Many Germans with Turkish roots also have a Turkish passport and thus can decide what country they want to play for. When Mesut Özil – who is at the verge of becoming a world-class player for Real Madrid – decided that he wanted to play for Germany instead of Turkey, many Turkish soccer fans were in total disbelief. Fortunately, he was mainly treated with a lot of respect for what he has achieved in such an early point of his career, and even Turks are proud of “their Mesut.”

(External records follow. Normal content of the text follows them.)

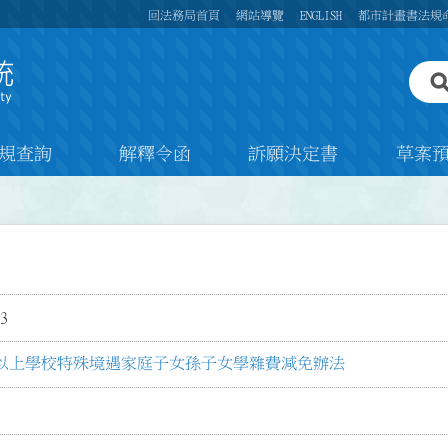
回法務局首頁
網站導覽
ENGLISH
都市計畫書法規
規查詢
解釋令函
訴願決定書
草案
3
以上學校特殊境遇家庭子女孫子女學雜費減免辦法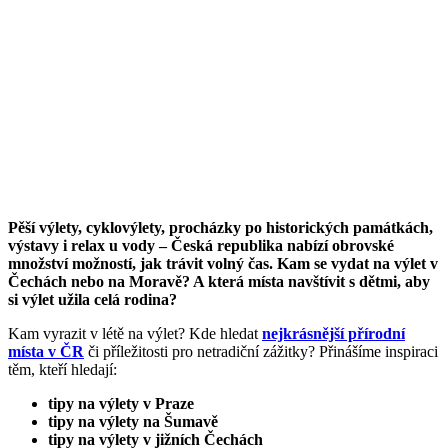
Pěší výlety, cyklovýlety, procházky po historických památkách,
výstavy i relax u vody –⁠ Česká republika nabízí obrovské
množství možností, jak trávit volný čas. Kam se vydat na výlet v
Čechách nebo na Moravě? A která místa navštívit s dětmi, aby
si výlet užila celá rodina?
Kam vyrazit v létě na výlet? Kde hledat
nejkrásnější přírodní
místa v ČR
či příležitosti pro netradiční zážitky? Přinášíme inspiraci
těm, kteří hledají:
tipy na výlety v Praze
tipy na výlety na Šumavě
tipy na výlety v jižních Čechách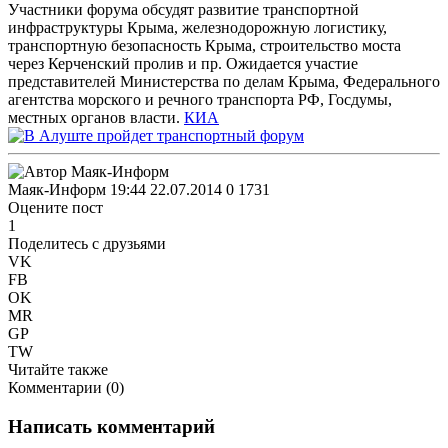
Участники форума обсудят развитие транспортной
инфраструктуры Крыма, железнодорожную логистику,
транспортную безопасность Крыма, строительство моста
через Керченский пролив и пр. Ожидается участие
представителей Министерства по делам Крыма, Федерального
агентства морского и речного транспорта РФ, Госдумы,
местных органов власти.
КИА
Маяк-Информ
19:44 22.07.2014
0
1731
Оцените пост
1
Поделитесь с друзьями
VK
FB
OK
MR
GP
TW
Читайте также
Комментарии (
0
)
Написать комментарий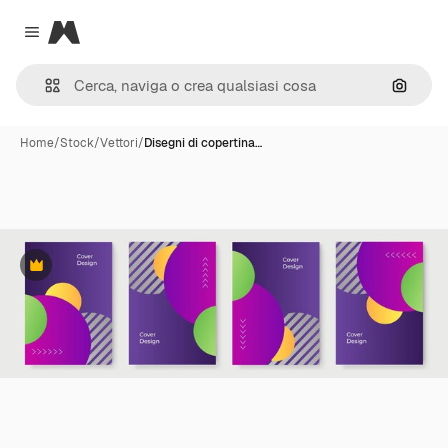
Magnific
Close menu
Cerca 
Home
/
Stock
/
Vettori
/
Disegni di copertina…
Premium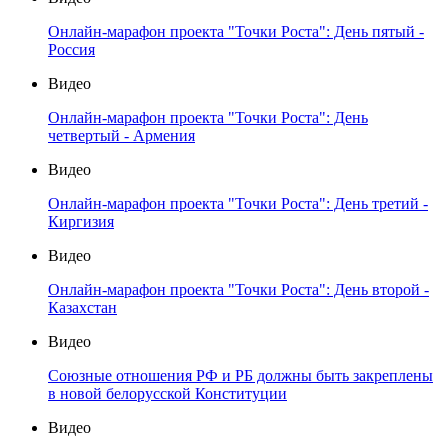
Онлайн-марафон проекта "Точки Роста": День пятый -
Россия
Видео
Онлайн-марафон проекта "Точки Роста": День
четвертый - Армения
Видео
Онлайн-марафон проекта "Точки Роста": День третий -
Киргизия
Видео
Онлайн-марафон проекта "Точки Роста": День второй -
Казахстан
Видео
Союзные отношения РФ и РБ должны быть закреплены
в новой белорусской Конституции
Видео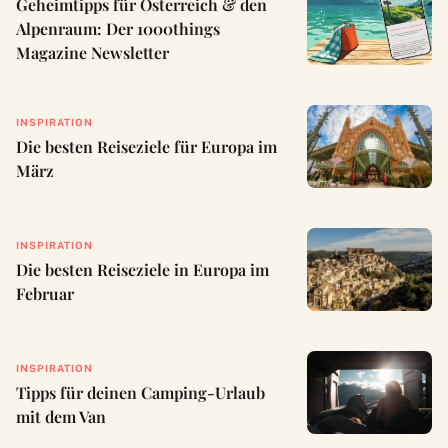
Geheimtipps für Österreich & den
Alpenraum: Der 1000things
Magazine Newsletter
INSPIRATION
Die besten Reiseziele für Europa im
März
INSPIRATION
Die besten Reiseziele in Europa im
Februar
INSPIRATION
Tipps für deinen Camping-Urlaub
mit dem Van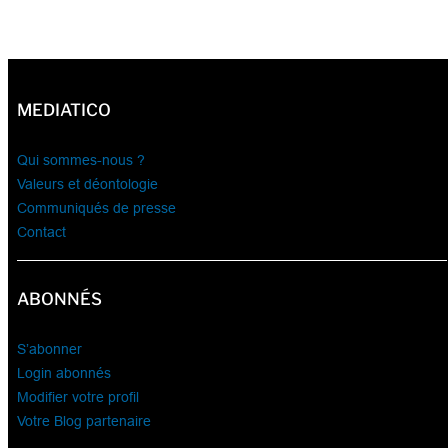
MEDIATICO
Qui sommes-nous ?
Valeurs et déontologie
Communiqués de presse
Contact
ABONNÉS
S’abonner
Login abonnés
Modifier votre profil
Votre Blog partenaire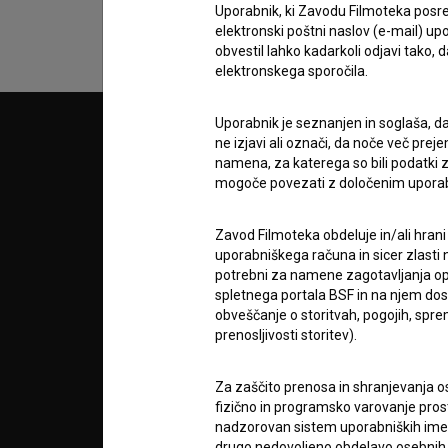
Uporabnik, ki Zavodu Filmoteka posre
elektronski poštni naslov (e-mail) 
obvestil lahko kadarkoli odjavi tako,
elektronskega sporočila.
Uporabnik je seznanjen in soglaša, d
© 2018-2026, Filmoteka,
PARTN
ne izjavi ali označi, da noče več pre
zavod za širjenje filmske kulture
namena, za katerega so bili podatki zb
v7.151.0
mogoče povezati z določenim upora
POGOJ
Zavod Filmoteka obdeluje in/ali hrani
uporabniškega računa in sicer zlasti n
info@filmoteka.si
potrebni za namene zagotavljanja opt
O PRO
Tehnična pomoč: podpora@bsf.si
spletnega portala BSF in na njem dosto
Mednarodna številka ISSN 2670-787X
obveščanje o storitvah, pogojih, sp
prenosljivosti storitev).
STATIS
Projekt sofinancira:
Za zaščito prenosa in shranjevanja o
fizično in programsko varovanje pros
KONTA
nadzorovan sistem uporabniških imen 
drugo nedovoljeno obdelavo osebnih 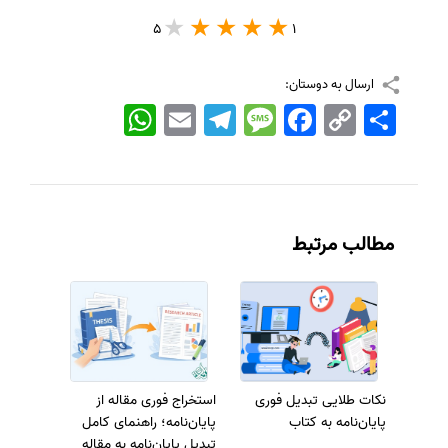
5
1
ارسال به دوستان:
اشتراک
Copy
Facebook
Message
Telegram
Email
WhatsApp
Link
مطالب مرتبط
نکات طلایی تبدیل فوری
استخراج فوری مقاله از
پایان‌نامه به کتاب
پایان‌نامه؛ راهنمای کامل
تبدیل پایان‌نامه به مقاله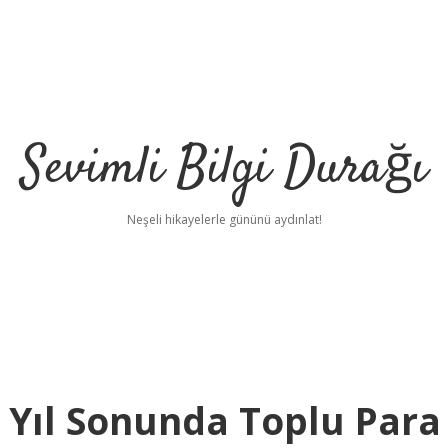
Sevimli Bilgi Durağı
Neşeli hikayelerle gününü aydınlat!
0 Yıl Sonunda Toplu Para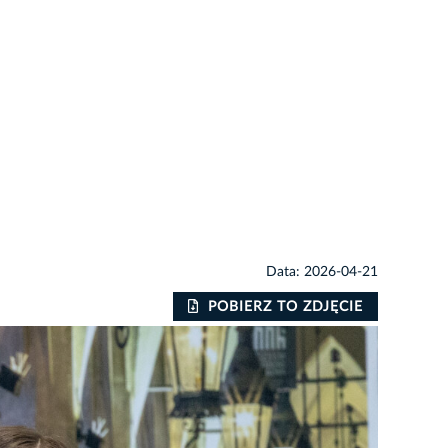
Data: 2026-04-21
POBIERZ TO ZDJĘCIE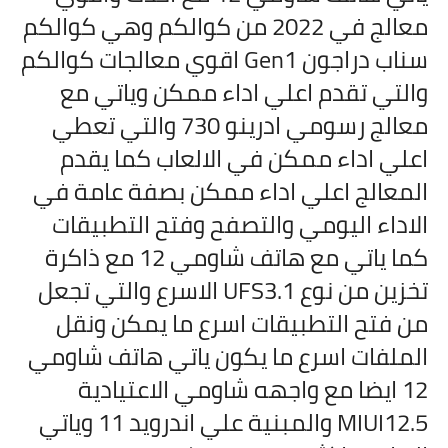
معالج في 2022 من كوالكم وهي كوالكم
سناب دراجون Gen1 اقوي معالجات كوالكم
والتي تقدم اعلي اداء ممكن وياتي مع
معالج رسومي ادرينو 730 والتي تعطي
اعلي اداء ممكن في الالعاب كما يقدم
المعالج اعلي اداء ممكن بصفة عامة في
الاداء اليومي والتصفح وفتح التطبيقات
كما ياتي مع هاتف
شاومي 12 مع ذاكرة
تخزين من نوع UFS3.1 الاسرع والتي تجعل
من فتح التطبيقات اسرع ما يمكن ونقل
الملفات اسرع ما يكون ياتي هاتف
شاومي
12 ايضا مع واجهه شاومي الاعتيادية
MIUI12.5 والمبنية علي اندرويد 11 وياتي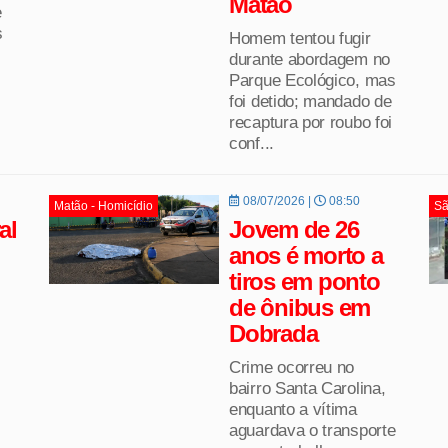
Matão
e
s
Homem tentou fugir
durante abordagem no
Parque Ecológico, mas
foi detido; mandado de
recaptura por roubo foi
conf...
08/07/2026 |
08:50
Matão - Homicídio
Sã
al
Jovem de 26
anos é morto a
tiros em ponto
de ônibus em
Dobrada
Crime ocorreu no
bairro Santa Carolina,
enquanto a vítima
aguardava o transporte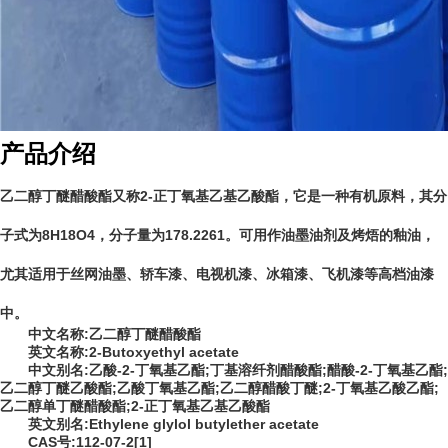
产品介绍
乙二醇丁醚醋酸酯又称2-正丁氧基乙基乙酸酯，它是一种有机原料，其分
子式为8H18O4，分子量为178.2261。可用作油墨油剂及烤焐的釉油，
尤其适用于丝网油墨、轿车漆、电视机漆、冰箱漆、飞机漆等高档油漆
中。
中文名称:乙二醇丁醚醋酸酯
英文名称:2-Butoxyethyl acetate
中文别名:乙酸-2-丁氧基乙酯;丁基溶纤剂醋酸酯;醋酸-2-丁氧基乙酯;
乙二醇丁醚乙酸酯;乙酸丁氧基乙酯;乙二醇醋酸丁醚;2-丁氧基乙酸乙酯;
乙二醇单丁醚醋酸酯;2-正丁氧基乙基乙酸酯
英文别名:Ethylene glylol butylether acetate
CAS号:112-07-2[1]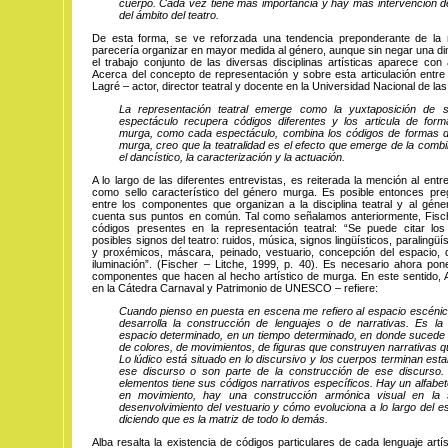
cuerpo. Cada vez tiene más importancia y hay más intervención d
del ámbito del teatro.
De esta forma, se ve reforzada una tendencia preponderante de la 
parecería organizar en mayor medida al género, aunque sin negar una di
el trabajo conjunto de las diversas disciplinas artísticas aparece con 
Acerca del concepto de representación y sobre esta articulación entr
Lagré – actor, director teatral y docente en la Universidad Nacional de las 
La representación teatral emerge como la yuxtaposición de 
espectáculo recupera códigos diferentes y los articula de for
murga, como cada espectáculo, combina los códigos de formas dis
murga, creo que la teatralidad es el efecto que emerge de la combi
el dancístico, la caracterización y la actuación.
A lo largo de las diferentes entrevistas, es reiterada la mención al ent
como sello característico del género murga. Es posible entonces preg
entre los componentes que organizan a la disciplina teatral y al gén
cuenta sus puntos en común. Tal como señalamos anteriormente, Fische
códigos presentes en la representación teatral: “Se puede citar lo
posibles signos del teatro: ruidos, música, signos lingüísticos, paralingü
y proxémicos, máscara, peinado, vestuario, concepción del espacio, 
iluminación”. (Fischer – Litche, 1999, p. 40). Es necesario ahora pon
componentes que hacen al hecho artístico de murga. En este sentido, 
en la Cátedra Carnaval y Patrimonio de UNESCO – refiere:
Cuando pienso en puesta en escena me refiero al espacio escéni
desarrolla la construcción de lenguajes o de narrativas. Es la
espacio determinado, en un tiempo determinado, en donde sucede 
de colores, de movimientos, de figuras que construyen narrativas
Lo lúdico está situado en lo discursivo y los cuerpos terminan est
ese discurso o son parte de la construcción de ese discurs
elementos tiene sus códigos narrativos específicos. Hay un alfabet
en movimiento, hay una construcción armónica visual en la 
desenvolvimiento del vestuario y cómo evoluciona a lo largo del e
diciendo que es la matriz de todo lo demás.
Alba resalta la existencia de códigos particulares de cada lenguaje art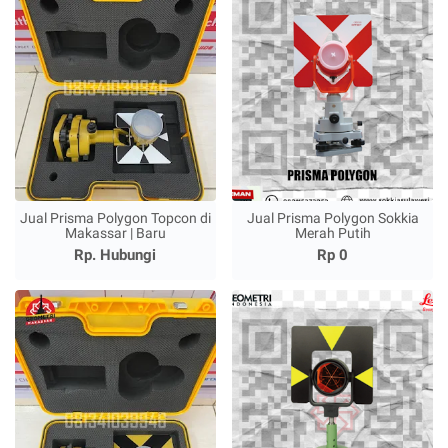
Jual Prisma Polygon Topcon di
Jual Prisma Polygon Sokkia
Makassar | Baru
Merah Putih
Rp. Hubungi
Rp 0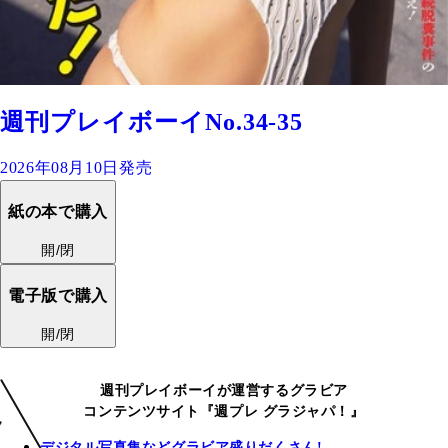
週刊プレイボーイNo.34-35
2026年08月10日発売
紙の本で購入
開/閉
電子版で購入
開/閉
週刊プレイボーイが運営するグラビア
コンテンツサイト『週プレ グラジャパ！』
デジタル写真集などグラビア盛りだくさん!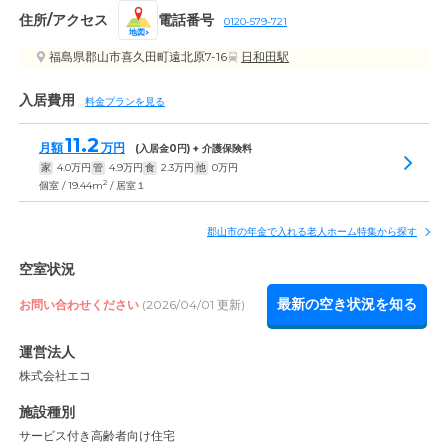
住所/アクセス
電話番号
0120-579-721
地図
福島県郡山市喜久田町遠北原7-16
日和田駅
入居費用
料金プランを見る
11.2
月額
万円
(入居金
0
円) + 介護保険料
家
4.0
万円
管
4.9
万円
食
2.3
万円
他
0
万円
2
個室 / 19.44m
/ 居室１
郡山市の年金で入れる老人ホーム特集から探す
空室状況
最新の空き状況を知る
お問い合わせください
(2026/04/01 更新)
運営法人
株式会社エコ
施設種別
サービス付き高齢者向け住宅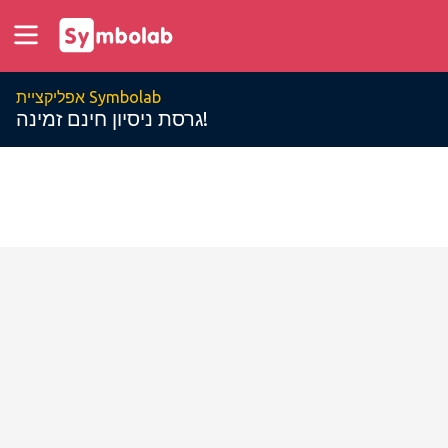
אפליקציית Symbolab
גרסת ניסיון חינם זמינה!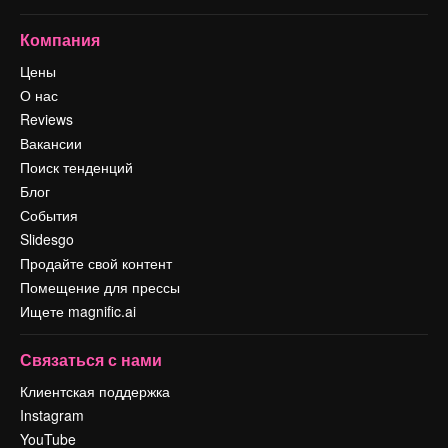
Компания
Цены
О нас
Reviews
Вакансии
Поиск тенденций
Блог
События
Slidesgo
Продайте свой контент
Помещение для прессы
Ищете magnific.ai
Связаться с нами
Клиентская поддержка
Instagram
YouTube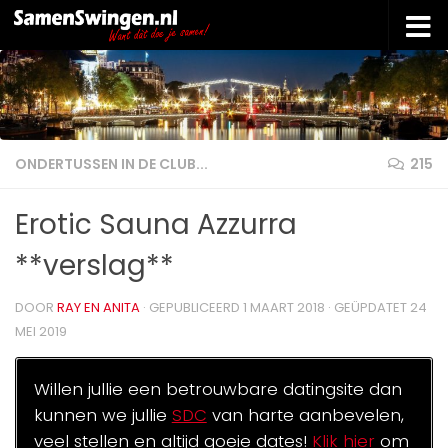
Doorgaan naar inhoud
ONDERTUSSEN IN DE CLUB...
215
Erotic Sauna Azzurra
**verslag**
DOOR
RAY EN ANITA
· GEPUBLICEERD
1 MAART 2018
· GEÜPDATET
24
MEI 2019
Willen jullie een betrouwbare datingsite dan
kunnen we jullie
SDC
van harte aanbevelen,
veel stellen en altijd goeie dates!
Klik hier
om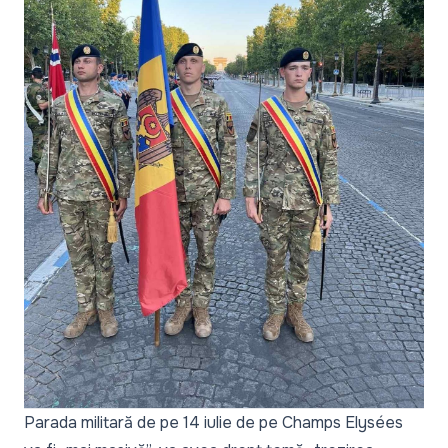
Parada militară de pe 14 iulie de pe Champs Elysées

Since then, Mesut Özil has become one of the prime examples for integration. He is portrayed as the friendly young man from a working class background who has truly embraced his German nationality. (And most importantly plays well for the German national team, one might think.)
For 22-year-old Muslima Kübra Yücel, this couldn’t be further from the truth. On her blog Ein Fremdwörterbuch, which was intended to be a blog about her life but now focuses on questions concerning her religious background, she claims that the current debate about integration is a farce.
Ich will nicht wissen, wann und unter welchen Umständen ich als Mensch mit nichtdeutscher Abstammung und nichtchristlicher Religion ein Du-bist-deutsch-Siegel bekommen könnte. Das sind Scheindebatten. Die Realität sieht so aus: Mesut Özil kann – wie übrigens viele seiner biodeutschen Kollegen auch – keinen grammatikalisch korrekten deutschen Satz hervorbringen, ich hingegen schon. Trotzdem gilt er als integriert und deutsch, ich aber nicht.[…] Großartig. Ich habe also einen deutschen Pass, engagiere mich hier, spreche die Sprache und gehe wählen. Aber das reicht anscheinend nicht. Leider kann ich kein Fußball.
[I don’t want to know when and under which circumstances I – a person of non-German origin and non-Christian religion – could get the you-are-German-predicate. These are make-believe debates. Reality is different. Mesut Özil cannot utter a grammatically correct sentence like many of his biologically German peers, whereas I can. Nonetheless, he is considered to be integrated and German and I am not. […] Great. I have a German passport, I am involved socially, speak the language and I vote. But that doesn’t seem to be enough. Unfortunately, I don’t play soccer.]
This incident shows that the current debates about integration are merely touching the surface of the problem. (If you browse through her blog or the blog Just another Hidjabi by her friend Yasmina Abd el Khader, you will find many more.)For Kübra, the debate about integration is ridiculous due to the results and misjudgements about what it means to be integrated when it comes to celebrities (or someone with celebrity status).
She sees nationality as an empty term. She doesn’t say she is German, nor that she is Turkish. On the contrary, she feels that these terms only limit her in what she is and as what she is seen as. She wants to be seen for what she really is: her qualities, ideas, and her character. Maybe Kübra is right and thinking in terms of nationality is outdated. Europe is coming closer together and the EU has been an important step in this development. Furthermore, the western world shares both ideologies and values, and people travel freely between countries. The next logical step would be to include the remaining parts of the world, including the Islamic world. Both blogs give insight into the views of two young Muslimas and utter a call for an open-minded approach to people of foreign cultures in general. As Yasmina puts it: “Wir wollen keine Schubladen mehr.” (We don’t want to be pigeonholed any longer.)